Brothers Jay and Mark Duplass, who have become de facto ambassadors of the emerging “Mumblecore” aesthetic through films such as Cyrus, bring their stylistic leanings to more mainstream fare. Jeff (Jason Segel), as the title would imply, is a 30-something year old man who still lives in his mother Sharon’s (Susan Sarandon) basement. Obsessed with the M. Night Shyamalan film Signs (2002), Jeff waits for the universe to send him a message, which he believes he finds when he receives a wrong number phone call for ‘Kevin’. Meanwhile, Sharon deals with a potential secret admirer at work, and Jeff’s brother Pat (Ed Helms) goes through his own mid-life crisis with the purchase of a Porsche, and problems with his wife Linda (Judy Greer).

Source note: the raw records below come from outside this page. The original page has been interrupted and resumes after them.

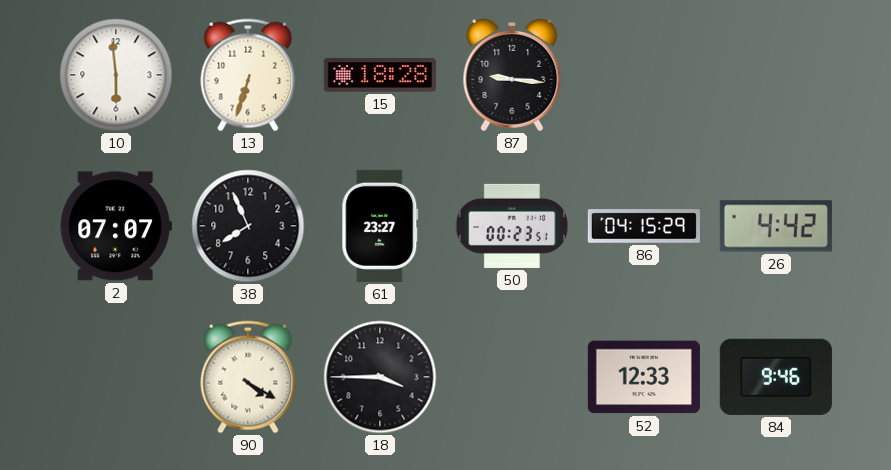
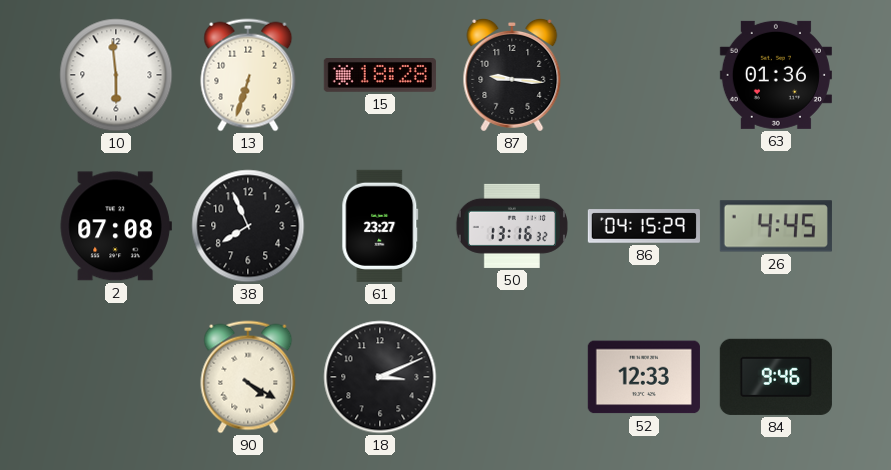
63: none -> 01:36
2: 07:07 -> 07:08
50: 00:23 -> 13:16
26: 4:42 -> 4:45
18: 3:45 -> 3:11
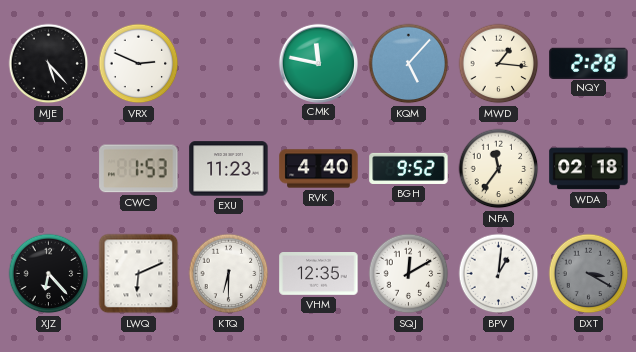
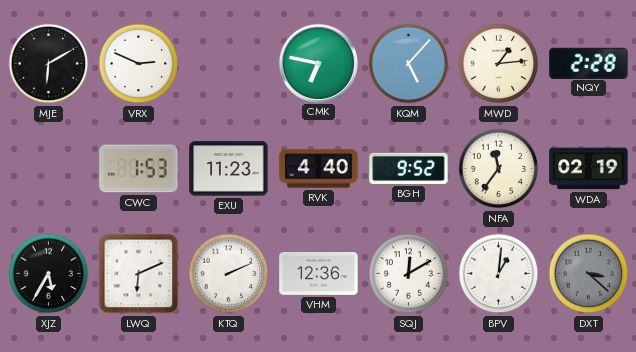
MJE: 5:23 -> 6:10
CMK: 11:47 -> 6:47
MWD: 1:16 -> 1:14
WDA: 02:18 -> 02:19
XJZ: 6:23 -> 5:35
KTQ: 6:30 -> 2:11
VHM: 12:35 -> 12:36
DXT: 3:20 -> 3:22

For a style of film that is known for its lo-fi, laid-back attitude, the Duplass brothers manage to infuse their film with an unexplained energy that carries it to its illogical, magical conclusion. This is mostly Segel’s film, and while the roles he has written for himself have begun to fall into a comfortable rhythm (especially The Five Year Engagement), the Duplass siblings recognise how adorkable he is to audiences. Described as a “Sasquatch” in the film, the film takes full advantage of his giant teddy bear charm, allowing audiences to suspend disbelief for some of the more obvious emotionally manipulative elements of the screenplay. He may be considered the social outcast by his family, but like Jesse Peretz’s Our Idiot Brother (2011), he sees more truth than the allegedly ‘adult’ characters.

Jeff, Who Lives at Home - Susan Sarandon

Susan Sarandon effortlessly slips into this world, her uptight worries about her flirtatious co-worker/stalker suggestive of the upbringing Jeff and Pat must have had. Similarly, Helms sticks out like a sore thumb, but that’s kind of the point. He’s arrogant, blinkered to his wife’s unhappiness and scornful of Jeff’s philosophy, but Jeff, Who Lives at Home is about his enlightenment just as much as it is Jeff’s. It’s ultra-twee in parts, and even those who go with the flow might have trouble with some of the incredible coincidences that lead to the climax, but this gentle musing on life is a reminder to stop and smell the roses.

Jeff, Who Lives at Home played at the Sydney Film Festival in June 2012. It’s currently available on DVD and Blu-ray in the US.